“Советская субъективность” – клише ?
3/2002
Перевод М. Могильнер.
С самого начала я хотел бы предупредить, что критические материалы, вошедшие в настоящий форум, писались не как реакция на данное мною журналу интервью, а несколько ранее. Тем не менее, я испытываю удовлетворение в связи с тем, что в интервью смог подробно представить мои концептуальные и методологические подходы. Интервью само по себе представляет эффективный разбор взглядов, высказанных участниками обсуждения. Поэтому в своем ответе я концентрируюсь на нескольких критических замечаниях, попутно проясняя некоторые, как кажется, неверные интерпретации моей работы.
Прежде всего речь идет о моем использовании термина “субъективность”. Вопреки мнению Джереми Смита, я не стремлюсь узнать, “что происходило в головах советских граждан”, и я не занимаюсь “субъективностью и сознанием” (которые якобы являются синонимами). Мой проект базируется не на изучении умов индивидуумов, он посвящен исследованию саморепрезентаций, преимущественно письменных. Меня интересуют механизмы, породившие именно такие формы саморепрезентации, поэтические регистры этих текстов, их цели и смыслы в контексте дискурсивных структур и политических процессов того времени. “Я” всегда опосредовано рефлексией и языком. Соответственно, “Я” – это конструкт, имеющий общественное измерение, ибо “Я” всегда репрезентирует себя, даже если процесс репрезентации протекает на частном уровне. Меня интересует, что происходило, когда индивидуумы, жившие в раннесталинский период, размышляли о себе и представляли свое “Я”, какие внешние условия поощряли либо даже заставляли одних обращаться к собственному “Я” и не позволяли это делать другим. Я также занимаюсь индивидуумами, которые утверждали понимание своего “Я” вопреки структурирующему их окружению. Короче говоря, я стремлюсь реконструировать условия, при которых создавались различные модусы “Я”, и исследовать конкретные формы саморепрезентации. По ходу исследования я выявляю устойчивую воспроизводящуюся форму саморепрезентации, связанную с представлениями о работе над собой и о самоутверждении в коллективистском ключе. Именно это я и называю “советской субъективностью”.

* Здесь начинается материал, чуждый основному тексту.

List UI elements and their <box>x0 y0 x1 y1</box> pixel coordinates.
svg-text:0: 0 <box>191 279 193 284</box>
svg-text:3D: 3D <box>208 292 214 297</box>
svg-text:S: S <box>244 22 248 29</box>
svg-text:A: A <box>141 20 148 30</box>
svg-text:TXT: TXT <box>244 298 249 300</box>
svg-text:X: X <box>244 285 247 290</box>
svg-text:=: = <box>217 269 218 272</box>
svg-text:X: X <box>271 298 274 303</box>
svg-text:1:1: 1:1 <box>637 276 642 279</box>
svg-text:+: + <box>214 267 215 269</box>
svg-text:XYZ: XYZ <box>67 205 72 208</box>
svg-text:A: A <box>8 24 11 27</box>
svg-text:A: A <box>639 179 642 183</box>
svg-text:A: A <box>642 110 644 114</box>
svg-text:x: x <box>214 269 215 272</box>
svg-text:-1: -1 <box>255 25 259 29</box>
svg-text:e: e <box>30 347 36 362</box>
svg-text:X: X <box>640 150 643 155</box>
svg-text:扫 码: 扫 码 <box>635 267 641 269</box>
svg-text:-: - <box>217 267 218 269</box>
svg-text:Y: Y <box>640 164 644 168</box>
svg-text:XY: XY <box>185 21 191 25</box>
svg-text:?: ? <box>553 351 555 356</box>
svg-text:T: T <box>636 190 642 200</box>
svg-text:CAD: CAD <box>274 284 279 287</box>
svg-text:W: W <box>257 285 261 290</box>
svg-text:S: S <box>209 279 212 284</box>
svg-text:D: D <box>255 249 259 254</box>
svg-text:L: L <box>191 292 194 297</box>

Александр Кустарев обращает внимание на интересный факт: по сравнению с советскими нарративами, “Я”-нарративы ”несоветских” или “антисоветских” субъектов демонстрируют меньшую степень убедительности и авторитетности утверждения “Я”. Вместо этого “несоветские” тексты несут следы “мелодраматического мазохизма”, как он это называет. Подобным же образом мое исследование показывает, как артикуляция критического мнения в дневниках сталинской эпохи зачастую высвобождала рефлекс самобичевания. Если “Я” определялось через революционные понятия “чистоты”, “сознания” и социальной принадлежности, выступление против революционного государства, воплощавшего эти ценности, могло подорвать самоидентификацию автора текста. Таким образом, критически мыслящий человек сталкивался с угрозой прогрессирующей самомаргинализации, усиленной тем, что позиция индивидуальной автономии несла клеймо контрреволюционности и “буржуазности”.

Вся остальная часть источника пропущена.